L.A. Affairs: The sheer exhaustion of dating as a single mom

Couple in bed, surrounded by stars and a crescent moon.
Let's sleep on it. (Liam Eisenberg / For The Times)

We love each other but we can’t stay married because he is a person with alcoholicism who won’t acknowledge his problem. He takes the king-sized bed. I keep our 2-year-old daughter, Grace, most of the time.

I also buy a queen-sized organic pillow-top mattress, plus all-new sheets, and I make some curtains, reclaiming my bedroom.

A year goes by and I’ve gotten a handle on single parenting. I watch a "Downton Abbey" Christmas episode in which a long-gone character returns — surprise! — and sinks into the arms of his wife, who is stunned, grateful and brimming over with love. I decide that I would like to be partnered in something that feels like that.

Yet over the next seven years I’ll share my bed with a series of highly unavailable people: a funny and handsome podcast producer who announces within the first moments of our meeting that he’ll never marry or live with anyone (still, we date for more than a year); and a woman who, like me, is trying to figure out how exactly how bisexual she is (yep, we are, but we don’t have couple chemistry); and a college boyfriend who resurfaces, with three children and a not-quite ex-wife. (He’s separated but will never divorce.)

But how do I even date now, in the middle of a pandemic, when pretty much anyone can pass a deadly disease to me? And also, Grace is never more than 25 feet away.

Still, I use that old lottery logic: “You can’t win if you don’t play.” I go on a dating app and connect with R., who hooks me with his “Food is my love language!” line. He’s charismatic and can do any accent or voice I ask for, like a jukebox. We each get a COVID test for our second date and have a mind-blowing, molecule-rearranging kiss.

It’s all perfect until we hit Month 3 of dating. Now that there are two adults in my bed a few nights a week, the center is not holding. That’s not a metaphor. My mattress dips, forcing us to roll toward each other, unless we cling to our respective sides. I buy a mattress topper, thinking this can help. But it does the opposite; it’s like a full Pilates workout to just get out of bed. Many experts have suggested that tar pits sucked in dinosaurs, contributing to their extinction. But it becomes clear to me that these great ancient beasts were actually done in by memory foam.

I have a breakthrough in therapy, realizing that as a child nobody really cared about what I wanted or needed.
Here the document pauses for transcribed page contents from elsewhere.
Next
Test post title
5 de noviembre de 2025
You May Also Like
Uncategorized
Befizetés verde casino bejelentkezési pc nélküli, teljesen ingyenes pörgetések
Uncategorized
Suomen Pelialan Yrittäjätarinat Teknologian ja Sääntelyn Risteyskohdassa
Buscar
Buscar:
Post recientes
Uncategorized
That basically left me unable to think about what I want in a relationship, let alone ask for it, thereby placing all the focus on my partner’s needs. Until everything implodes.
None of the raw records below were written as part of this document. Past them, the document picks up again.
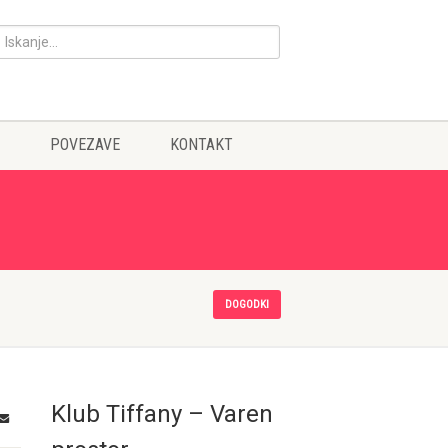
POVEZAVE
KONTAKT
DOGODKI
Klub Tiffany – Varen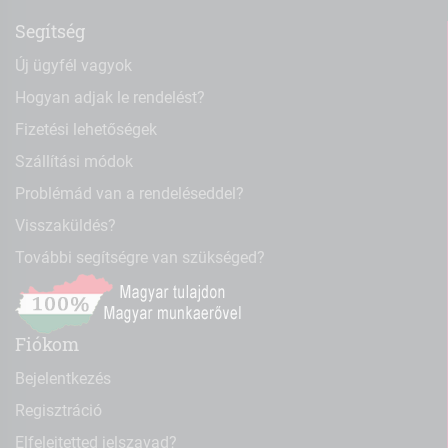
Segítség
Új ügyfél vagyok
Hogyan adjak le rendelést?
Fizetési lehetőségek
Szállítási módok
Problémád van a rendeléseddel?
Visszaküldés?
További segítségre van szükséged?
Fiókom
Bejelentkezés
Regisztráció
Elfelejtetted jelszavad?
So I practice sitting still and ask myself what I want and need, and I guess I need more than I thought. I love and miss R. when I don’t see him, but when we’re actually together I feel stressed and tired trying to seem like I’ve got shutdown with a kid under complete control. That continuous cleaning, cooking, working and entertaining within my small apartment isn’t wearing me down.

During the pandemic we’re at my house most of the time, and though R. operates with multiple levels of generosity, such as bringing over Chinese food on Fridays, I want him to be more of a partner, not a gentleman caller.
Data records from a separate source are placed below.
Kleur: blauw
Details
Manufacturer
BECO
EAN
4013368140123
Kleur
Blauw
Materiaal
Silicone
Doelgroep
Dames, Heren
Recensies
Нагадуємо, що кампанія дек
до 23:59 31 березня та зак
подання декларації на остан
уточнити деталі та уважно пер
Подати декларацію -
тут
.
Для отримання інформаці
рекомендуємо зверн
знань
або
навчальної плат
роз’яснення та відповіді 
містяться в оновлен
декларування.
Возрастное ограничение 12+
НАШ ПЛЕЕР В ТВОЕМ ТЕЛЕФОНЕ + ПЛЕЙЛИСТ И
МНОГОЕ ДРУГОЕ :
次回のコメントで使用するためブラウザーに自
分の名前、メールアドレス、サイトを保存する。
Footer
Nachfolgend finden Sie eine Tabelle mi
He regularly says, “How can I help?” but I can never think of anything in the moment. Asking for what I want seems like an insurmountable task.

Cooking is my love language, it’s my currency, it’s my one throw-down talent I can share with my friends. Over the holidays I joyfully make a pot of bouillabaisse and a Bolognese. And then two batches of shortbread, one for a last-minute neighbor gift and one for us. And then I was done cooking. So I said, “I'm done cooking.”

What that really means but I can't say out loud is, “I have taken very good care of both of you! I am tired now! I would like someone to make something for me!” And of course, because Grace is only 9, I want him to take the wheel in the kitchen. It is a hint that floats in the air for a few seconds and lands somewhere over by the recycling bin.

When dinnertime comes around, I notice nobody else is making a move for the kitchen. So in my sadness and frustration, I make soup and serve it.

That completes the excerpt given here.